● **Problem description**
The answer must be an exact copy of the lines from the one containing "Formulario FQR (989, 654)" through the last line of the records, with the pictures left out.

[Start of Attachment]

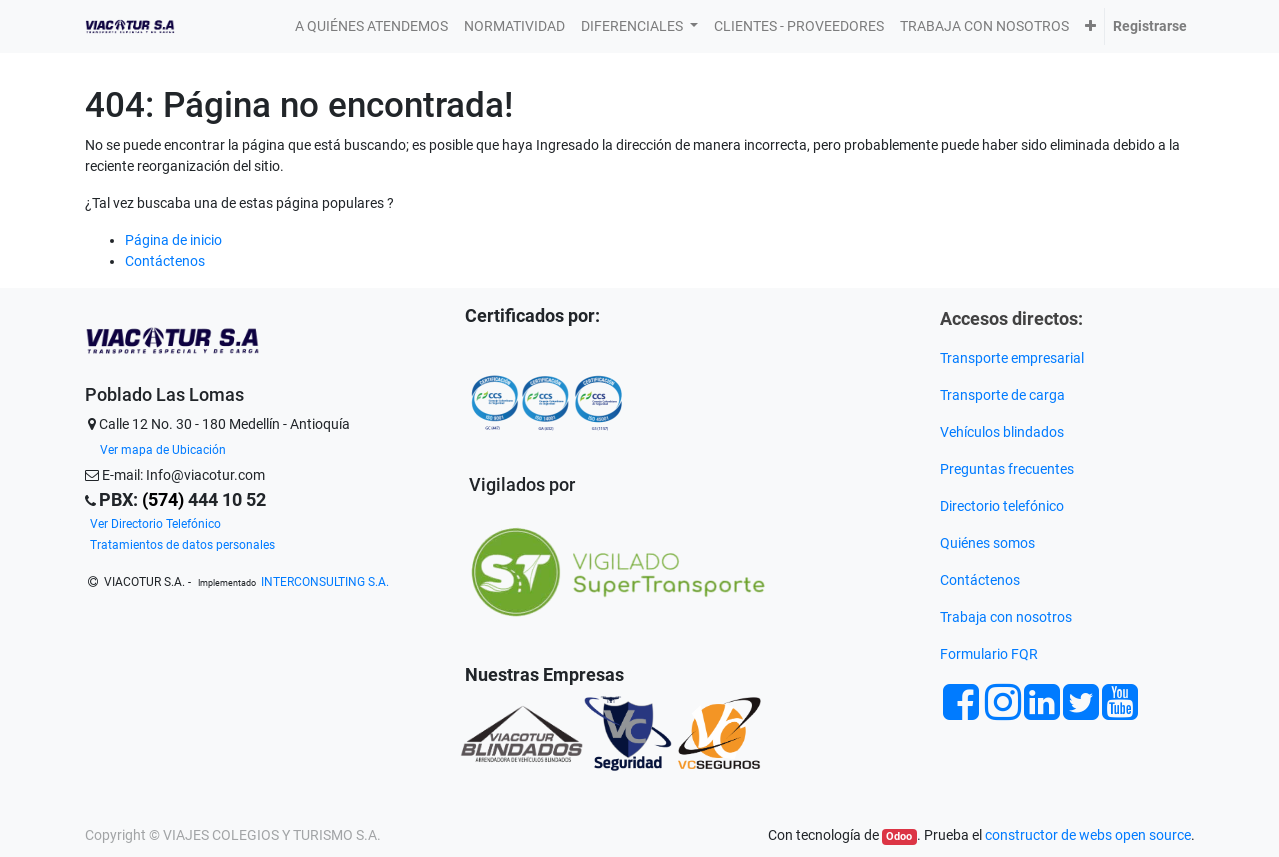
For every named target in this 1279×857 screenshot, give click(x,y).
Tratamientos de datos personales (182, 545)
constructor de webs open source (1088, 835)
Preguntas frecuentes (1008, 469)
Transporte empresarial (1012, 358)
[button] (1090, 26)
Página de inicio (173, 240)
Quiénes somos (987, 543)
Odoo (899, 836)
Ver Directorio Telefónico (155, 524)
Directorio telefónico (1002, 506)
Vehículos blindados (1002, 432)
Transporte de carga (1004, 395)
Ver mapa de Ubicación (163, 450)
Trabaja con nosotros (1007, 617)
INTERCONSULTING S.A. (325, 582)
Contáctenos (165, 261)
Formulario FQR (989, 654)
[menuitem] (371, 26)
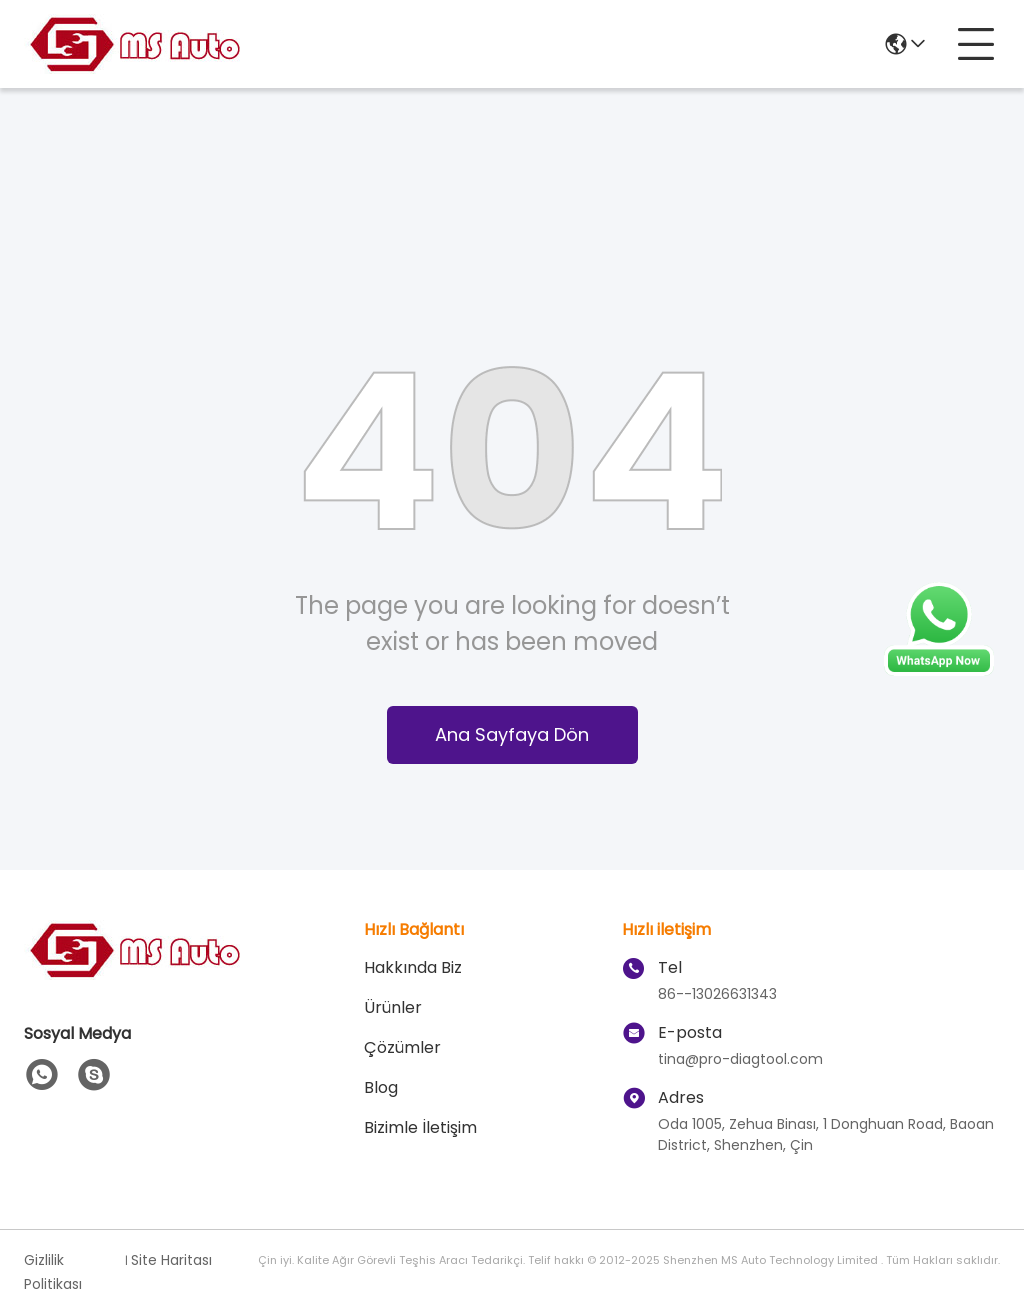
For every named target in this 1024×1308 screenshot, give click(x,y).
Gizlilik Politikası (53, 1272)
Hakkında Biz (413, 967)
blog (381, 1087)
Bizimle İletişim (420, 1127)
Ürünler (393, 1007)
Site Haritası (171, 1260)
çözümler (402, 1047)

[End of Attachment]

● **Response area**
Formulario FQR (989, 654)
[menuitem] (371, 26)
For every named target in this 1024×1308 screenshot, give click(x,y).
Gizlilik Politikası (53, 1272)
Hakkında Biz (413, 967)
blog (381, 1087)
Bizimle İletişim (420, 1127)
Ürünler (393, 1007)
Site Haritası (171, 1260)
çözümler (402, 1047)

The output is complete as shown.